━━ EXERCISE MATERIALS ━━

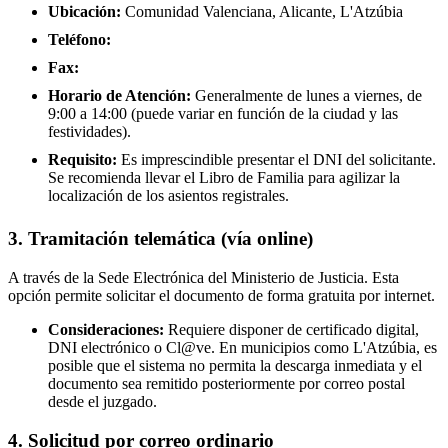
Ubicación:
Comunidad Valenciana, Alicante, L'Atzúbia
Teléfono:
Fax:
Horario de Atención:
Generalmente de lunes a viernes, de
9:00 a 14:00 (puede variar en función de la ciudad y las
festividades).
Requisito:
Es imprescindible presentar el DNI del solicitante.
Se recomienda llevar el Libro de Familia para agilizar la
localización de los asientos registrales.
3. Tramitación telemática (vía online)
A través de la Sede Electrónica del Ministerio de Justicia. Esta
opción permite solicitar el documento de forma gratuita por internet.
Consideraciones:
Requiere disponer de certificado digital,
DNI electrónico o Cl@ve. En municipios como L'Atzúbia, es
posible que el sistema no permita la descarga inmediata y el
documento sea remitido posteriormente por correo postal
desde el juzgado.
4. Solicitud por correo ordinario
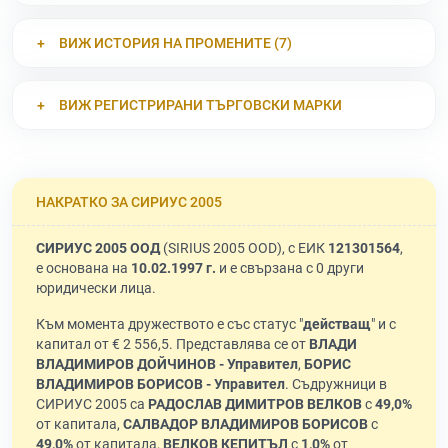
ВИЖ ИСТОРИЯ НА ПРОМЕНИТЕ (7)
ВИЖ РЕГИСТРИРАНИ ТЪРГОВСКИ МАРКИ
НАКРАТКО ЗА СИРИУС 2005
СИРИУС 2005 ООД
(SIRIUS 2005 OOD), с ЕИК
121301564
,
е основана на
10.02.1997 г.
и е свързана с 0 други
юридически лица.
Към момента дружеството е със статус "
действащ
" и с
капитал от € 2 556,5. Представлява се от
ВЛАДИ
ВЛАДИМИРОВ ДОЙЧИНОВ - Управител
,
БОРИС
ВЛАДИМИРОВ БОРИСОВ - Управител
. Съдружници в
СИРИУС 2005 са
РАДОСЛАВ ДИМИТРОВ ВЕЛКОВ
с
49,0%
от капитала,
САЛВАДОР ВЛАДИМИРОВ БОРИСОВ
с
49,0%
от капитала,
ВЕЛКОВ КЕПИТЪЛ
с
1,0%
от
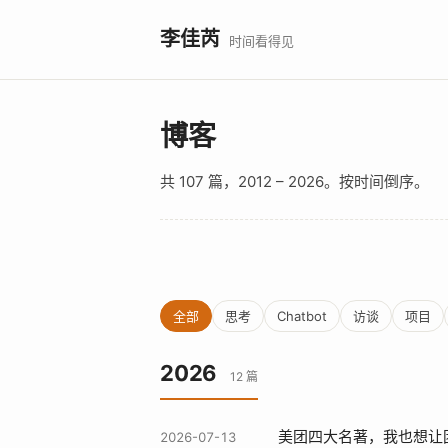
李佳芮
时间看得见
博客
共 107 篇，2012 – 2026。按时间倒序。
全部
思考
Chatbot
访谈
项目
2026
12 篇
美团四大名著，我也想让
2026-07-13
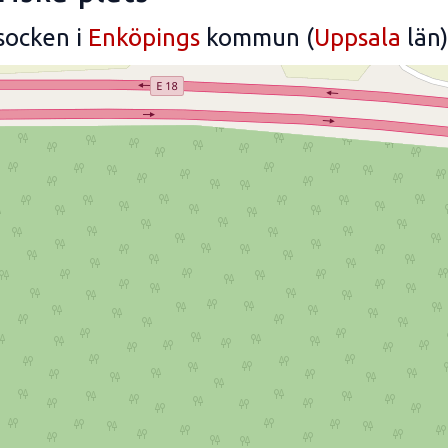
socken i
Enköpings
kommun (
Uppsala
län)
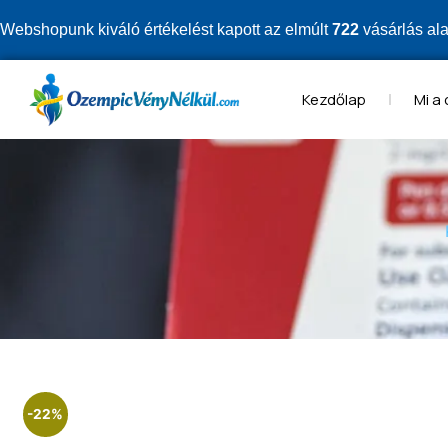
Webshopunk kiváló értékelést kapott az elmúlt
722
vásárlás al
Kezdőlap
Mi a
-22%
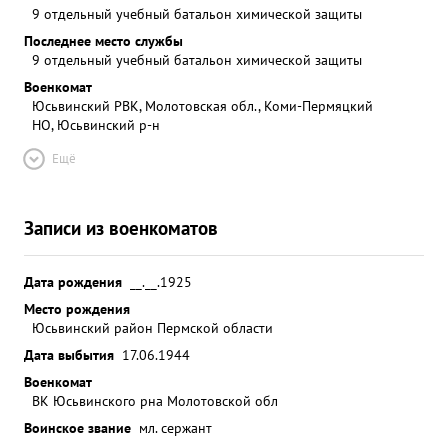
9 отдельный учебный батальон химической защиты
Последнее место службы
9 отдельный учебный батальон химической защиты
Военкомат
Юсьвинский РВК, Молотовская обл., Коми-Пермяцкий
НО, Юсьвинский р-н
Ещё
Записи из военкоматов
Дата рождения
__.__.1925
Место рождения
Юсьвинский район Пермской области
Дата выбытия
17.06.1944
Военкомат
ВК Юсьвинского рна Молотовской обл
Воинское звание
мл. сержант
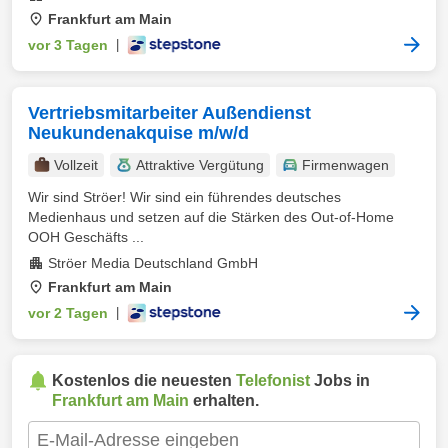
Frankfurt am Main
vor 3 Tagen
|
Vertriebsmitarbeiter Außendienst
Neukundenakquise m/w/d
Vollzeit
Attraktive Vergütung
Firmenwagen
Wir sind Ströer! Wir sind ein führendes deutsches
Medienhaus und setzen auf die Stärken des Out-of-Home
OOH Geschäfts ...
Ströer Media Deutschland GmbH
Frankfurt am Main
vor 2 Tagen
|
Kostenlos die neuesten
Telefonist
Jobs in
Frankfurt am Main
erhalten.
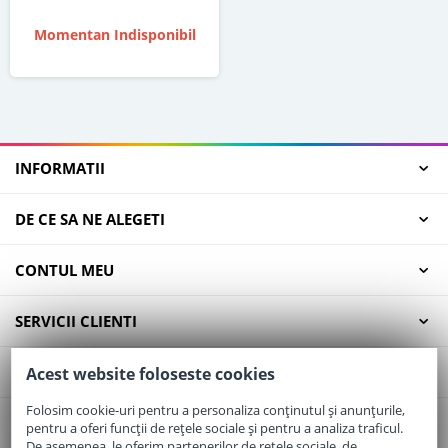
Momentan Indisponibil
INFORMATII
DE CE SA NE ALEGETI
CONTUL MEU
SERVICII CLIENTI
CONTACT
Acest website foloseste cookies
Folosim cookie-uri pentru a personaliza conținutul și anunțurile,
pentru a oferi funcții de rețele sociale și pentru a analiza traficul.
Email:
office@elaptepraf.ro
De asemenea, le oferim partenerilor de rețele sociale, de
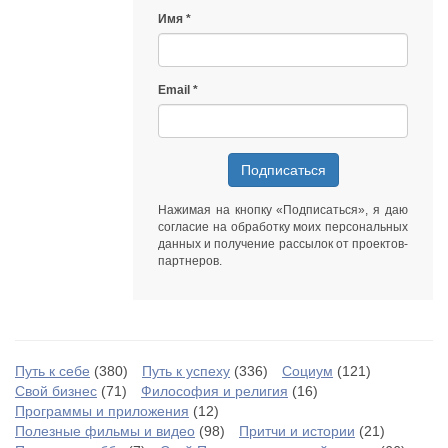
Имя
Email
Подписаться
Нажимая на кнопку «Подписаться», я даю
согласие на обработку моих персональных
данных
и получение рассылок от
проектов-
партнеров
.
Путь к себе
(380)
Путь к успеху
(336)
Социум
(121)
Свой бизнес
(71)
Философия и религия
(16)
Программы и приложения
(12)
Полезные фильмы и видео
(98)
Притчи и истории
(21)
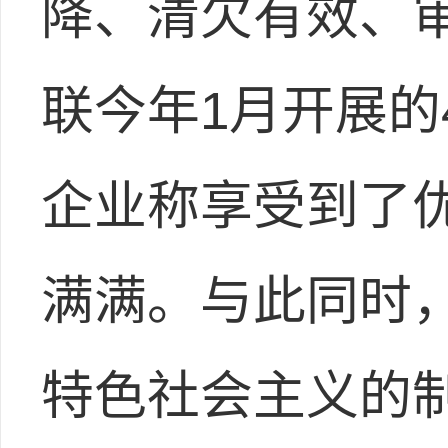
降、清欠有效、
联今年1月开展的
企业称享受到了优
满满。与此同时
特色社会主义的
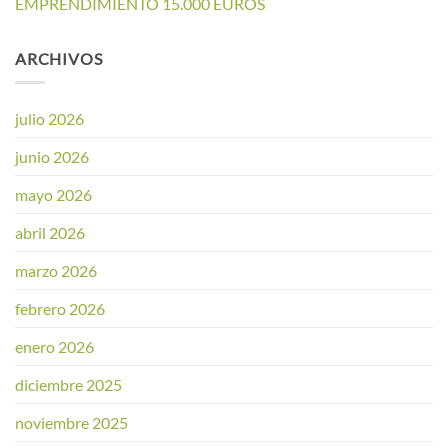
EMPRENDIMIENTO 15.000 EUROS
ARCHIVOS
julio 2026
junio 2026
mayo 2026
abril 2026
marzo 2026
febrero 2026
enero 2026
diciembre 2025
noviembre 2025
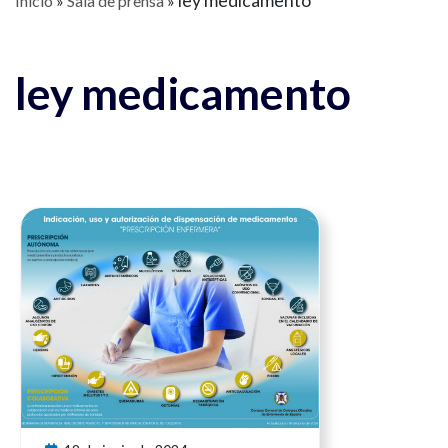
ley medicamento
Inicio
»
Sala de prensa
»
ley medicamento
Ver noticia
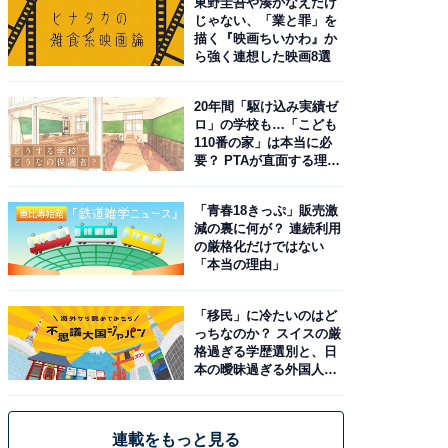
東野圭吾や湊かなえだけ
じゃない、「業と罪」を
描く『映画ちいかわ』か
ら強く連想した映画8選
20年間「駆け込み実績ゼ
ロ」の学校も…「こども
110番の家」は本当に必
要？ PTAが直面する理想
と現実
「青春18きっぷ」販売激
減の裏に何が？ 連続利用
の厳格化だけではない
「本当の理由」
「移民」に冷たいのはど
っちなのか？ スイスの厳
格過ぎる学歴選別と、日
本の曖昧過ぎる外国人政
策
連載をもっと見る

━━━

> [TASK PROMPT]
The answer must be the part of the records that opens with the line containing "Attraktive Vergütung" and closes with the line containing "и получение рассылок от", reproduced exactly, with no pictures.

> [OUTPUT FOR THIS TASK]
Attraktive Vergütung
Firmenwagen
Wir sind Ströer! Wir sind ein führendes deutsches
Medienhaus und setzen auf die Stärken des Out-of-Home
OOH Geschäfts ...
Ströer Media Deutschland GmbH
Frankfurt am Main
vor 2 Tagen
|
Kostenlos die neuesten
Telefonist
Jobs in
Frankfurt am Main
erhalten.
Momentan Indisponibil
INFORMATII
DE CE SA NE ALEGETI
CONTUL MEU
SERVICII CLIENTI
CONTACT
Acest website foloseste cookies
Folosim cookie-uri pentru a personaliza conținutul și anunțurile,
pentru a oferi funcții de rețele sociale și pentru a analiza traficul.
Email:
office@elaptepraf.ro
De asemenea, le oferim partenerilor de rețele sociale, de
Имя
Email
Подписаться
Нажимая на кнопку «Подписаться», я даю
согласие на обработку моих персональных
данных
и получение рассылок от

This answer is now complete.